Besides backup guard Davin Joseph, a two-time Pro Bowler who was cut by the Buccaneers this offseason, the Rams don’t have a lot of experience behind their starting five. That has to be a big concern.


The Rams’ 2013 draft was a strong one, led by two first-round picks in wide receiver Tavon Austin and linebacker Alec Ogletree and Stacy as a revelation in the fifth round.

St. Louis only selected seven players, because Fisher and Snead traded picks to move up for Austin and Stacy, but it’s possible that in time all seven players could emerge as starters.

Austin and third-rounder Stedman Bailey, teammates at West Virginia, both impressed at times during their rookie campaigns and could be breakout candidates this season. Bailey is suspended for the first four games but the organization liked what it saw from him late in 2013.

Ogletree didn’t get much attention league-wide last season but he could become one of the better outside linebackers in football before long.

The other two draft picks, fourth-round center Barrett Jones and fifth-round cornerback Brandon McGee, should contribute more this fall. McGee could win the job as the team’s third cornerback.

Linebackers Ray Ray Armstrong and Daren Bates weren’t drafted in 2013 but made the team and made an impact on special teams. Armstrong could make an impact as an outside linebacker this season.

WHAT Will Williams’ IMPACT BE?

Fisher obviously wasn’t happy with the direction of the defense last season, which caused him to fire defensive coordinator Tim Walton and hire old friend Gregg Williams.

The Rams are excited about Williams’ aggressive scheme, which will include blitzing much more than we saw under Walton a year ago. The St.
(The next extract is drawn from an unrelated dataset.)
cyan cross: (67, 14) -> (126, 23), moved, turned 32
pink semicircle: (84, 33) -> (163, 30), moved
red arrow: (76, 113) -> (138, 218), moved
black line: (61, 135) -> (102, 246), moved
Louis pass rush was good in 2013 because of a strong front four led by Robert Quinn, but should be better this season with linebackers and defensive backs also applying pressure.

The Rams still remain young in the secondary, but an improved pass rush combined with another year of experience for Janoris Jenkins, Trumaine Johnson, T.J. McDonald and Rodney McLeod can only help.


The Rams’ first three draft picks this season — Robinson, defensive tackle Aaron Donald and cornerback Lamarcus Joyner — all figure to have a role on this team early on.

The next draft pick, third-rounder Tre Mason, will have to earn his playing time as a running back in a crowded backfield with Stacy and second-year back Benny Cunningham.

Mason was a record-setting performer at Auburn and Fisher and Snead got to see him plenty with their ties to that program. Unseating Cunningham as the backup behind Stacy won’t be easy, considering Cunningham is a bigger, stronger back with experience, but Mason could bring an added dimension as a smaller, speedier option.

The sooner Mason proves he can pass protect, the easier it will be for the Rams to be able to give him more regular playing time. They won’t throw him out there if he can’t protect Bradford.